Published in final edited form as: Cell Syst. 2022 Jan 31;13(4):286–303.e10. doi: 10.1016/j.cels.2021.12.005

Figure 1. Pleiotropy underlying the fitness effects of gene perturbation can be approximated using dictionary learning.

Figure 1.

(A) Fitness screen collections measure changes in cell growth rate following gene perturbation across diverse cell contexts. Webster applies graph-regularized dictionary learning to these data to discover latent variables corresponding to biological functions. Webster returns (1) a dictionary matrix containing the fitness effect of perturbing each inferred biological function and (2) sparse gene-to-function loadings. Using this information, each measured gene effect can be approximated as a sparse linear combination of these latent functional effects, scaled by the appropriate loadings. Given the number of latent functions (k) and a sparsity parameter (t), Webster minimizes the total approximation error while preserving the local structure of genes and cell contexts in its reduced-dimensional representations (see also Figure S1A).

(B) A generative example. Fitness effects corresponding to two distinct biological functions are generated over 25 cell contexts, shown in a heatmap, with a negative score indicating a slowed growth rate.

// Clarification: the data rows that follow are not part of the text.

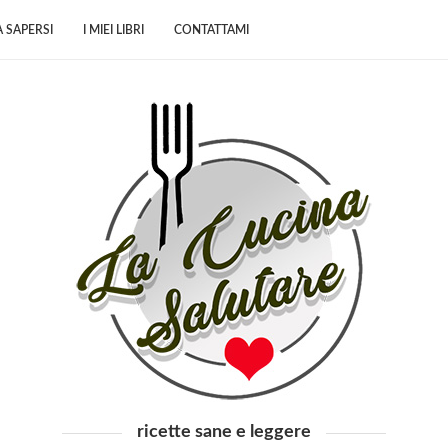
 SAPERSI
I MIEI LIBRI
CONTATTAMI
ricette sane e leggere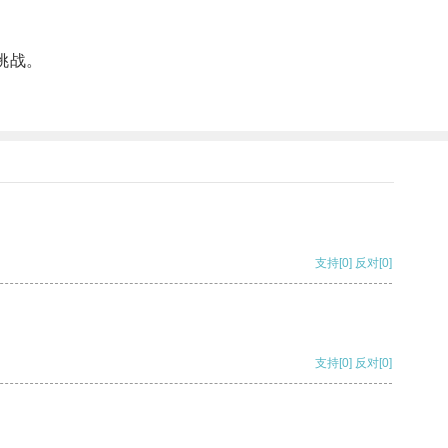
挑战。
支持
[0]
反对
[0]
支持
[0]
反对
[0]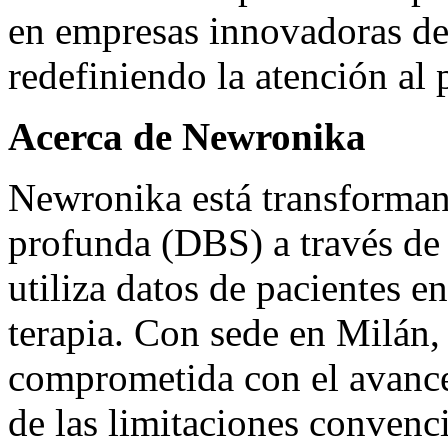
en empresas innovadoras de
redefiniendo la atención al 
Acerca de Newronika
Newronika está transforman
profunda (DBS) a través de 
utiliza datos de pacientes e
terapia. Con sede en Milán, 
comprometida con el avance
de las limitaciones convenc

(C) Top: diagram of gene-to-function relationships. Gene C influences both functions, representing pleiotropy. Bottom: A gene’s contribution to each function is captured in a loading score, shown in a heatmap.

(D) To simulate the fitness effect of knocking out each gene, we scaled the appropriate functional effects with the loading scores defined in C, adding random noise to represent measurement error.

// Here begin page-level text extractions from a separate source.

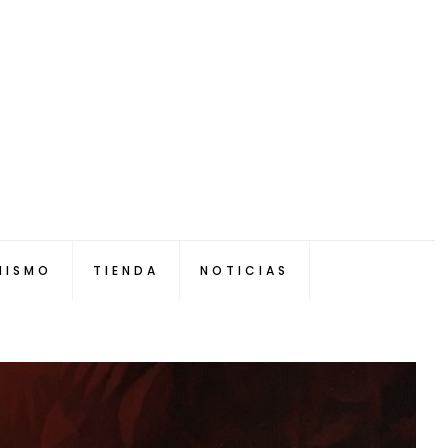
NISMO
TIENDA
NOTICIAS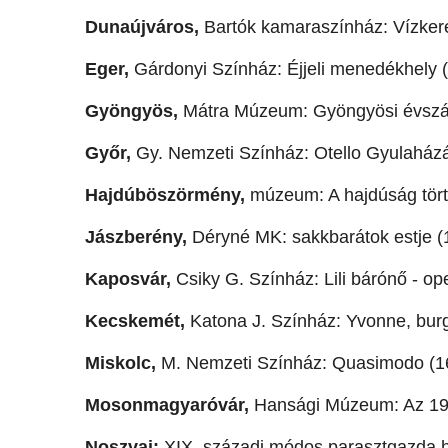
Dunaújváros,
Bartók kamaraszínház: Vízkere
Eger,
Gárdonyi Színház: Éjjeli menedékhely (
Gyöngyös,
Mátra Múzeum: Gyöngyösi évszá
Győr,
Gy. Nemzeti Színház: Otello Gyulaházá
Hajdúböszörmény,
múzeum: A hajdúság tört
Jászberény,
Déryné MK: sakkbarátok estje (
Kaposvár,
Csiky G. Színház: Lili bárónő - ope
Kecskemét,
Katona J. Színház: Yvonne, burg
Miskolc,
M. Nemzeti Színház: Quasimodo (16
Mosonmagyaróvár,
Hansági Múzeum: Az 195
Noszvaj:
XIX. századi módos parasztgazda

(E) This results in a synthetic screening dataset of 100 gene perturbations across 25 cell contexts, with the original biological functions implicit in the structure of the data. This matrix is the sole input to Webster.

(F) From this dataset, Webster was parameterized to infer two functional effects and model each gene effect as a mixture of both functional effects. Webster recovered a dictionary matrix that matched the ground truth defined in (B), and a gene-to-function loadings matrix that matched the ground truth defined in (C).

(G) Webster reconstructed each noisy gene effect measurement as a sparse linear combination of learned functional effects, thereby accommodating pleiotropy. For example, Webster accurately modeled knockout of Gene C as a near-equal mixture of knocking out Function 1 and Function 2 while isolating measurement noise in the model residuals.